The king steps forward the second the tension hits the air and he is quick to lower Alec's hand. "It's alright, Alec." He says. "Let the people say their piece. One of their own is dead, surely it is enough to force some into the arms of denial and anger."

"What angers me," the man roars, rushing forward, "is that our own king would come so near as to suspect us of killing our own! Are we such savages, like that of which we are accused? Have you no faith or trust in your people?"

The king does not answer. Instead, he takes Alec's blade from its sheath and aims it at the man's throat. There is a fire in the king's eyes, one that startles everyone—even Alec. The blade slides down the glinting reflection of the man's face and meets the fraying ends of his binds. The man barely breathes, afraid that one rise of his chest might spell the end of his life. Will the king do such a thing? Instead, the blade severs the binds from the man's wrists, letting his hands fall limply to his sides.

The man looks up, eyes hopeful. "My Lord?"

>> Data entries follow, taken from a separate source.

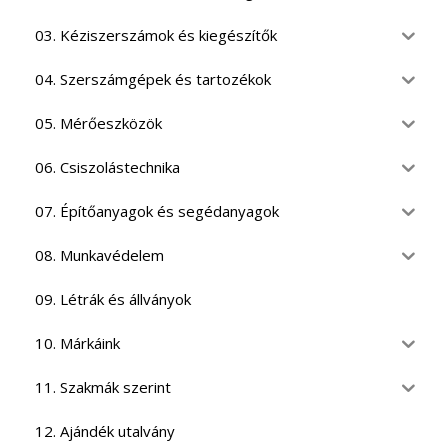
03. Kéziszerszámok és kiegészítők
04. Szerszámgépek és tartozékok
05. Mérőeszközök
06. Csiszolástechnika
07. Építőanyagok és segédanyagok
08. Munkavédelem
09. Létrák és állványok
10. Márkáink
11. Szakmák szerint
12. Ajándék utalvány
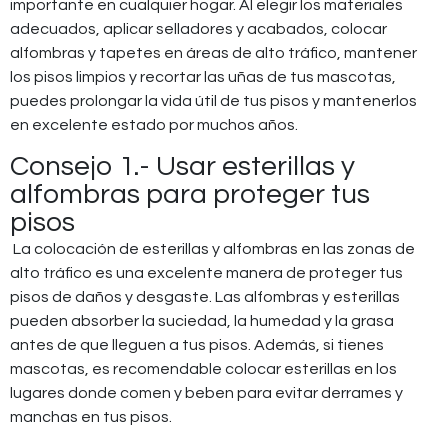
importante en cualquier hogar. Al elegir los materiales
adecuados, aplicar selladores y acabados, colocar
alfombras y tapetes en áreas de alto tráfico, mantener
los pisos limpios y recortar las uñas de tus mascotas,
puedes prolongar la vida útil de tus pisos y mantenerlos
en excelente estado por muchos años.
Consejo 1.- Usar esterillas y
alfombras para proteger tus
pisos
La colocación de esterillas y alfombras en las zonas de
alto tráfico es una excelente manera de proteger tus
pisos de daños y desgaste. Las alfombras y esterillas
pueden absorber la suciedad, la humedad y la grasa
antes de que lleguen a tus pisos. Además, si tienes
mascotas, es recomendable colocar esterillas en los
lugares donde comen y beben para evitar derrames y
manchas en tus pisos.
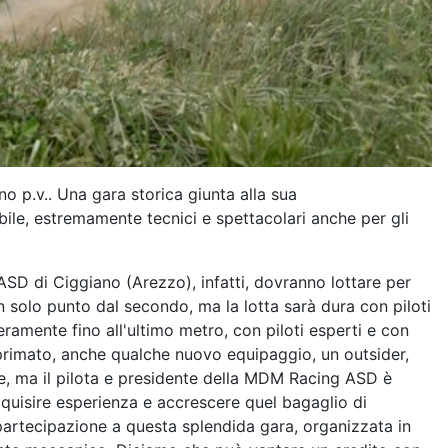
o p.v.. Una gara storica giunta alla sua
bile, estremamente tecnici e spettacolari anche per gli
SD di Ciggiano (Arezzo), infatti, dovranno lottare per
un solo punto dal secondo, ma la lotta sarà dura con piloti
amente fino all'ultimo metro, con piloti esperti e con
l primato, anche qualche nuovo equipaggio, un outsider,
vide, ma il pilota e presidente della MDM Racing ASD è
quisire esperienza e accrescere quel bagaglio di
 partecipazione a questa splendida gara, organizzata in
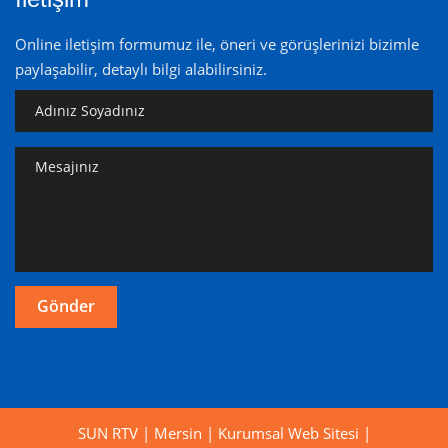
Online iletişim formumuz ile, öneri ve görüşlerinizi bizimle
paylaşabilir, detaylı bilgi alabilirsiniz.
SUN RTV | Mersin | Kurumsal Web Sitesi |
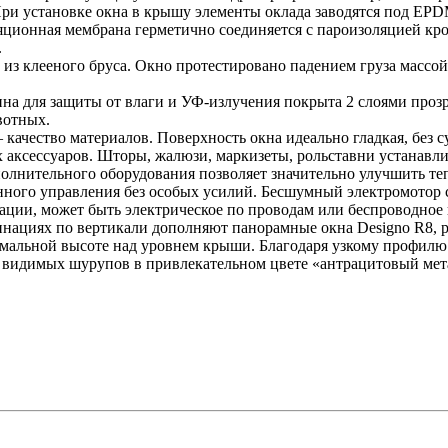
При установке окна в крышу элементы оклада заводятся под EPD
ляционная мембрана герметично соединяется с пароизоляцией
.
из клееного бруса. Окно протестировано падением груза массой 5
а для защиты от влаги и УФ-излучения покрыта 2 слоями прозр
ивотных.
ачество материалов. Поверхность окна идеально гладкая, без су
ксессуаров. Шторы, жалюзи, маркизеты, рольставни устанавлив
олнительного оборудования позволяет значительно улучшить т
ного управления без особых усилий. Бесшумный электромотор с
ции, может быть электрическое по проводам или беспроводное п
нациях по вертикали дополняют панорамные окна Designo R8, р
мальной высоте над уровнем крыши. Благодаря узкому профилю 
видимых шурупов в привлекательном цвете «антрацитовый мет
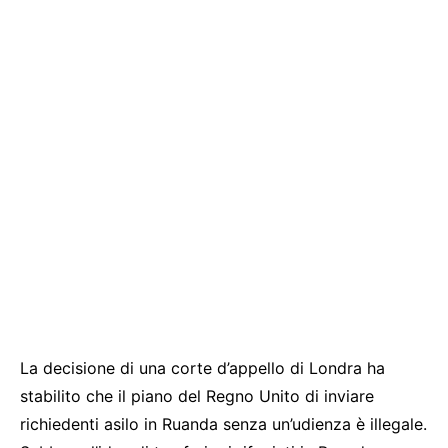
La decisione di una corte d’appello di Londra ha
stabilito che il piano del Regno Unito di inviare
richiedenti asilo in Ruanda senza un’udienza è illegale.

The king lowers his head, "My thoughts have been troubled by this pending war—someone among us is planning to bring our ruin. Hence, the decisions I have made involve detainment, questioning and if needed, execution." The word comes out like a threat and the people receive it with hostility and terror in a collected gasp. "But you have my word that no harm will come to you if you speak only what is true. Speak only the truth and I will allow you to leave with your life. If you are proven dishonest, you will be punished."

He descends the steps in a flowy, gliding movement as if flying and stands before Lady Serine. "What have you now to say, silent one?" he questions her, tilting his head to the side, beckoning an answer—a snap in her patience. "Have you no indignation to spirit your words against me?"

She lowers her head in shame and reaches for her phantom shawl, though her binds restrain her. Her eyes are wet with fresh tears, her cheeks burning a flushed red pigment, perhaps a blush in another life, in another time, when the king would have looked upon her with kinder eyes, seen more in her worth admiring. But now she is nothing but a servant woman standing before him, being scolded for speaking out of turn. The silence of the humiliation is deafening.

"Speak," he commands her in a gentler voice.

She looks up and lets her eyes meet his. "I know nothing, My Lord. I swear it. To the Light's rays, I swear it. I only knew the girl, nothing more."

He reads her face, the tears, the red cheeks—the lines and the story they tell. Each of the curves and creases weave a tale of pain and constant fear. The lines did not lie. This woman is petrified and would not dare to lie to her king.

He strokes her cheek with the back of his hand and releases her. "Be gone then, Lady Serine. Your conscience is clean."

And with that, she scatters off into the night, pulling her shawl over her shoulders before fading into the blue lights. The king's attentions turn to the remaining folk who stand in a huddle. One by one, he questions them, each of them speaking no lies, weaving no falsities into the air. The lines do not lie. All of them leave with their lives and consciences intact, though the one that lingers is the woman whose silence is so loud it causes the king's heart to grieve. Though the loss is not his own in the way that it is hers, he feels for her. For the pain of losing a loved one is not foreign to him, he does not hesitate to comfort her there in the blue light. They bask in it for a few moments together, before his hand finds a way into hers—fitting together perfectly like a puzzle piece.

And there, in the shadows, stands Faeore, hooded and cloaked, the blue light illuminating the tears she has shed in the night.

"I saw as much," she whispers to herself there.

The king will love again, she remembered hearing once, during a Prophecy.

The king will lose again, is the other fate she has yet to discover. But she dares not to intervene in her father's business when the rumours of war are swirling so close to the throne. She will wait until the time comes, until she must act upon all she has seen and heard. Until the future finally comes knocking on the gates. Ready or not.